Where Waters Gather

Book Review - The Serviceberry, by Robin Wall Kimmerer


Sometime last year, a friend of ours bought a copy of Robin Wall Kimmerer's The Serviceberry for one of my housemates. I'd just finished reading Braiding Sweetgrass so I was excited to read this newer book too. But life went as life tends to do and I forgot about it. Then, a month or so ago, I saw a copy of the book in the Little Free Library in front of my house.

"Huh," I thought, "my housemate must've finished reading it and decided to share it on. Well, I want to read it, so I'll take it and put it back in the box when I'm done." I grabbed it, and asked if he'd finished and put it in next time I saw him.

"Nope, got it right here," he said. "Gonna be sharing it with other folks."

"Well then!" I replied. "I guess we have two copies! I'll extra-especially put this one back when I'm done!" I didn't know it yet, but we'd already been doing a wonderful job of just what the book describes.

The Serviceberry is about the abundance of nature, and how we can reflect that in our own lives. That means it builds beautifully on the core messages of Braiding Sweetgrass, which illustrated the ways in which nature is a web of relationships, and how we can be in good relation with it, but while the former book wove scientific essay and memoir, guiding us to learn and reflect, this slim volume calls us to turn our attention outward.
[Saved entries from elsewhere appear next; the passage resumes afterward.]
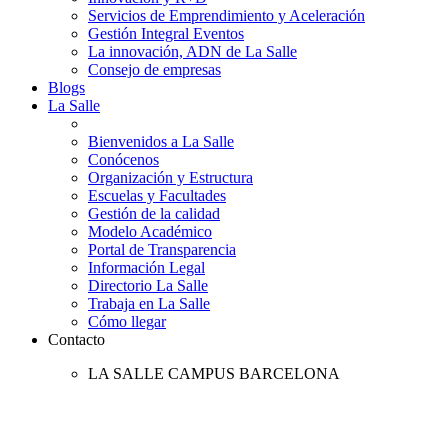
Servicios de Emprendimiento y Aceleración
Gestión Integral Eventos
La innovación, ADN de La Salle
Consejo de empresas
Blogs
La Salle
Bienvenidos a La Salle
Conócenos
Organización y Estructura
Escuelas y Facultades
Gestión de la calidad
Modelo Académico
Portal de Transparencia
Información Legal
Directorio La Salle
Trabaja en La Salle
Cómo llegar
Contacto
LA SALLE CAMPUS BARCELONA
One of the most striking moments in the book for me was when it faced down our common formulation of economics as being fundamentally about scarcity, and asked why it had to be so. At first, this took me aback: Of course economics is about scarcity. I don't like it, but we can't escape the fact that you need to do something when there's more desire for something than there is availability. And yet, Kimmerer gently prods at this assumption, not as being untrue, but as being just one way of telling a story, suggesting that other perspectives might lead to new alternatives of how we lead our lives.

This is brought home even more clearly when the author turns her focus at a field related in etymology but far apart in philosophy; ecology. In her lyrical style, Kimmerer tells the stories of animals and plants acting in complex ways that support the health of a whole ecosystem. Trees produce fruit that birds eat, with sugars in them that make the birds… pass them quickly. The birds get fed and the trees get spread. I was struck how often I've read similar things treated as self-interest, or advantage-taking: The tree takes advantage of the bird, or finds a way to overcome the bird exploiting it. We have a grand history of simply assuming that "survival of the fittest" can only be about the individual being, or at least the individual species, just as we've assumed that economics can only be about scarcity.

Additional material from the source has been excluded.